Hall also discusses the Nuclear Regulatory Agency, which was founded in 1975. New nuclear plants have been built since the NRC was founded, but construction costs exploded dramatically after it was founded - rising 7x between 1980 and 1995. Patrick Collison, CEO of Stripe Press, pointed out on Twitter recently that all of the new plants that have been built were using construction permits obtained before the NRC was formed. In other words, no new nuclear construction permits have been granted since the NRC was created. Meanwhile, the Navy, which is not under the auspices of the NRC has built many nuclear-powered submarines and run them for years without any major incidents.
Hall also points out that the number of people getting Ph.Ds. in nuclear physics in the US peaked around 1973 and has been falling since.
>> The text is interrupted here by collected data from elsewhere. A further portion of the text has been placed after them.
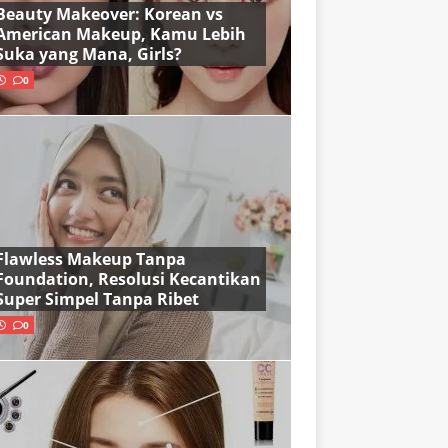
Beauty Makeover: Korean vs
American Makeup, Kamu Lebih
Suka yang Mana, Girls?
0
Flawless Makeup Tanpa
Foundation, Resolusi Kecantikan
Super Simpel Tanpa Ribet
0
Hall points out, correctly, that there there is still no unified theory for understanding nuclear phenomena, equivalent to the atomic model for understand atoms and chemistry. Nuclear structure is still poorly understood and nucleon interactions are studied using approximate lattice QCD simulations and can’t be predicted on the basis of a unifying theory or set of principles. There are many open problems in nuclear theory, but the area is not considered cool by graduate students today.
Overall, the picture Hall paints with nuclear technology is quite depressing and it is here, in my opinion, that the gap between what is clearly possible and what we’ve actually done is the most striking.
The development of airplanes generally stagnated in the late 1960s - the types of aircraft we use today are not much different than what we had then (The Boeing 747 was first introduced in 1969). Commercial airline cruising speed hit a plateau in 1960 with the exception of the short-lived Concord jet.
The book contains detailed analyses of different flying car designs and how economically valuable they would be, using results from a branch of economics called “travel theory”. Though detailed engineering analyses, Hall shows how how many types of economically valuable private aircraft and flying cars are entirely possible even with 1950s technology.
Private aeroplanes were very much in the ascendancy in the 1930s and 40s. The autogyro, which is a cross between a plane and a helicopter, is virtually unknown today — I had not head of it until reading this book. Yet in the 1930s Pitcairn was selling their PCA-2 autogyro for $5,000 (about $105,000 in today’s dollars). Autogyros are remarkable because they can take off and land on a small patch of land (about 50x50 m) and are easier to fly than a helicopter. To take off, a motor spins the horizontal rotor, but for the rest of the flight the rotor spins freely “autorotation”. Reading about autogyro technology in the book led me to do a bit of research online where I discovered the Rotodyne, a large “gyroplane" capable of taking off and landing from a rooftop (there is a good video on YouTube about it). It sported a top speed of 213 mph and a range of 450 miles. Imagine getting into one of these on the top of a Manhattan skyscraper and then flying directly to Boston!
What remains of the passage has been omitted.